Fork and Merge a Dataset • Crunch

One of the main benefits of Crunch is that it lets analysts and clients work with the same datasets. Instead of emailing datasets to clients, you can update the live dataset and ensure that they will see see the most up-to-date information. The potential problem with this setup is that it can become difficult to make provisional changes to the dataset without publishing it to the client. Sometimes an analyst wants to investigate or experiment with a dataset without the risk of sending incorrect or confusing information to the end user This is why we implemented a fork-edit-merge workflow for Crunch datasets.

“Fork” originates in computer version control systems and just means to take a copy of something with the intention of making some changes to the copy, and then incorporating those changes back into the original. A helpful mnemonic is to think of a path which forks off from the main road, but then rejoins it later on. To see how this works lets first upload a new dataset to Crunch.

library(crunch)

my_project <- newProject("examples/rcrunch vignette data")
ds <- newDataset(SO_survey, "stackoverflow_survey", project = my_project)

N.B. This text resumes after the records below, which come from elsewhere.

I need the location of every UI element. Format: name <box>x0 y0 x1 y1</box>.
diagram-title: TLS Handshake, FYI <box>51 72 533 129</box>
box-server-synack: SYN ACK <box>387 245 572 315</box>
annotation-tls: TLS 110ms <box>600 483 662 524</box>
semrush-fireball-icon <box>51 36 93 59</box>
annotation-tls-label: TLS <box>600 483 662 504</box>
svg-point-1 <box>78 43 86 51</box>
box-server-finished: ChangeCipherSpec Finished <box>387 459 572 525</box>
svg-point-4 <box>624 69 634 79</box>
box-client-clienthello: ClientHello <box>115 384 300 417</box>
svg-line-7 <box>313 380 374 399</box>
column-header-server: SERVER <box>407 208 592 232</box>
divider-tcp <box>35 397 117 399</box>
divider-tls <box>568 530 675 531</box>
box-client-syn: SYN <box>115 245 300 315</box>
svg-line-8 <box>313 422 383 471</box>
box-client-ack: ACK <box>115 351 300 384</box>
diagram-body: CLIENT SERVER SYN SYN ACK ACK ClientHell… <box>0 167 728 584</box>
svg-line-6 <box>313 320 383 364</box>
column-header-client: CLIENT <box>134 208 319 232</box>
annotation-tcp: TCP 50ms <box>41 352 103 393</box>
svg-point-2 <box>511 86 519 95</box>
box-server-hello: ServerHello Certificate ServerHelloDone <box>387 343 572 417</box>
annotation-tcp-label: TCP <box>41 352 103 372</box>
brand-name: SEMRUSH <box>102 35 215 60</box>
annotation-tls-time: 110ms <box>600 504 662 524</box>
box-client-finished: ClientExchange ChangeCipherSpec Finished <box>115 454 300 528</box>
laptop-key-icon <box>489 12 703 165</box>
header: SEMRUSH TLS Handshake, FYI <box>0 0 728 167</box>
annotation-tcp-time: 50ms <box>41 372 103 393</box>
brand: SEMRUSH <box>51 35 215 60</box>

Imagine that this dataset is shared with several users, and you want to update it without affecting their usage. You might also want to consult with other analysts or decision makers to make sure that the data is accurate before sharing it with clients. To do this you call forkDataset() to create a copy of the dataset. The fork is placed in a folder following the same logic as new datasets, requiring you to specify a project folder unless you have option R_CRUNCH_DEFAULT_PROJECT set.

forked_ds <- forkDataset(ds, project = "examples/rcrunch vignette data")

You now have a copied dataset which is identical to the original, and are free to make changes without fear of disrupting the client’s experience. You can add or remove variables, delete records, or change the dataset’s organization. These changes will be isolated to your fork and won’t be visible to the end user until you decide to merge the fork back into the original dataset. This lets you edit the dataset with confidence because your work is isolated.

In this case, let’s create a new categorical array variable.

forked_ds$ImportantHiringCA <- makeArray(forked_ds[, c("ImportantHiringTechExp", "ImportantHiringPMExp")],
    name = "importantCatArray")

Our forked dataset has diverged from the original dataset. Which we can see by comparing their names.

all.equal(names(forked_ds), names(ds))

## [1] "Lengths (22, 23) differ (string compare on first 22)"
## [2] "14 string mismatches"

You can work with the forked dataset as long as you like, if you want to see it in the web App or share it with other analysts by you can do so by calling webApp(forked_ds). You might create many forks and discard most of them without merging them into the original dataset.

If you do end up with changes to the forked dataset that you want to include in the original dataset you can do so with the mergeFork() function. This function figures out what changes you made the fork, and then applies those changes to the original dataset.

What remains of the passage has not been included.